Time Session Speaker
9:00 - 9:05 Welcome and aims Nick Brown
9:05 - 9:40 Keynote: The European PILOT: RISC-V accelerators for HPC and AI (abstract) (slides) Carlos Puchol
9:40 - 10:00 Preparing to Hit the Ground Running: Adding RISC-V support to EESSI (abstract) (slides) Julián Morillo
10:00 - 10:20 Scaling an Augmented RISC-V Processor Design with High-Level Synthesis (abstract) (slides) Johannes Schoder
10:20 - 10:40 Integrating RISC-V SIMT and Scalar Cores: Loosely to Tightly Coupled (abstract) Sooraj Chetput Venkataraghavan
10:40 - 11:00 Performance Analysis of BERT on RISC-V Processors with SIMD Units (abstract) (slides) Francisco Igual
11:00 - 11:30 Coffee Break  
11:30 - 11:50 Performance characterisation of the 64-core SG2042 RISC-V CPU for HPC (abstract) (slides) Nick Brown
11:50 - 12:10 RISE: RISC-V Software Ecosystem (abstract) (slides) Oliver Perks
12:10 - 12:25 Vendor talk: Semidynamics (abstract) (slides) Volker Politz
12:25 - 12:40 Vendor talk: Codasip (abstract) (slides) Karel Masařík
12:40 - 12:55 Vendor talk: E4 Computer Engineering (abstract) (slides) Daniele Gregori
12:55 - 13:00 Summary and workshop close Nick Brown

Abstracts

Keynote: The European PILOT: RISC-V accelerators for HPC and AI

Presenter: Carlos Puchol

The EUPILOT project will design, build, and validate the first EU-based accelerator platform for HPC (including compute-intensive AI), covering the whole spectrum of required technologies with European assets.
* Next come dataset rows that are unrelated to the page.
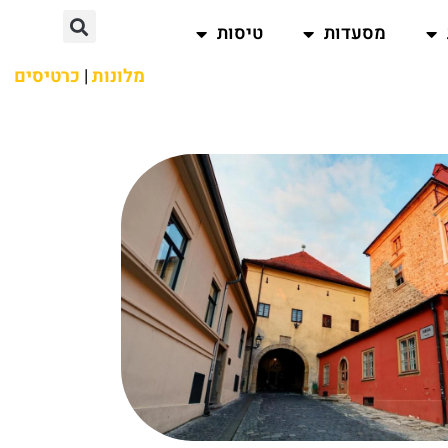
מסעדות
טיסות
מלונות
|
כרטיסים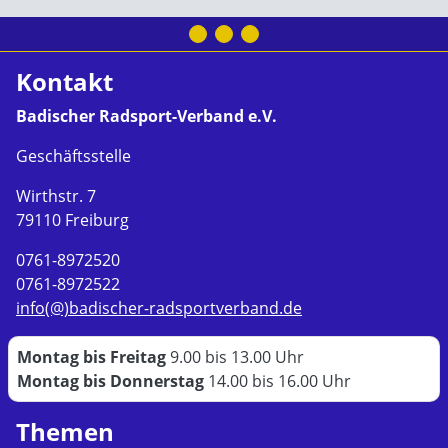
Kontakt
Badischer Radsport-Verband e.V.
Geschäftsstelle
Wirthstr. 7
79110 Freiburg
0761-8972520
0761-8972522
info(@)badischer-radsportverband.de
Montag bis Freitag
9.00 bis 13.00 Uhr
Montag bis Donnerstag
14.00 bis 16.00 Uhr
Themen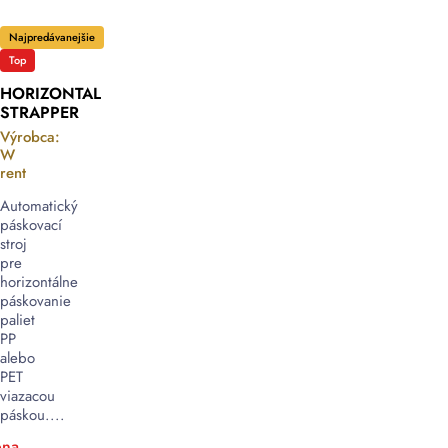
Najpredávanejšie
Top
HORIZONTAL
STRAPPER
Výrobca:
W
rent
Automatický
páskovací
stroj
pre
horizontálne
páskovanie
paliet
PP
alebo
PET
viazacou
páskou....
na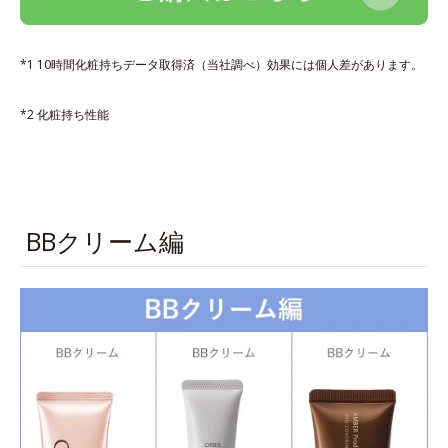
*1 10時間化粧持ちデータ取得済（当社調べ）効果には個人差があります。
*2 化粧持ち性能
BBクリーム編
This includes RISC-V based highly efficient and high-performance accelerators, and this project will provide a full accelerator technology as a foundation for European Exascale systems. Moreover, the capabilities of the RISC-V ecosystem will be further extended into the HPC and HPDA domains, and Europe will have the opportunity to drive the adoption of RISC-V’s rapidly growing ecosystem.

On the hardware side, EUPILOT aims to build an end-to-end demonstrator of accelerators that could be used in a pre-exascale system. The project will produce three chip tapeouts. Increasing complexity and capability with each generation, these will contain a vector accelerator with up to 16 cores and a machine learning and stencil accelerator with up to eight cores, respectively. The accelerator chips will be mounted along low-power double data rate (LPDDR) memory, forming the chip modules that will be installed into standard accelerator boards.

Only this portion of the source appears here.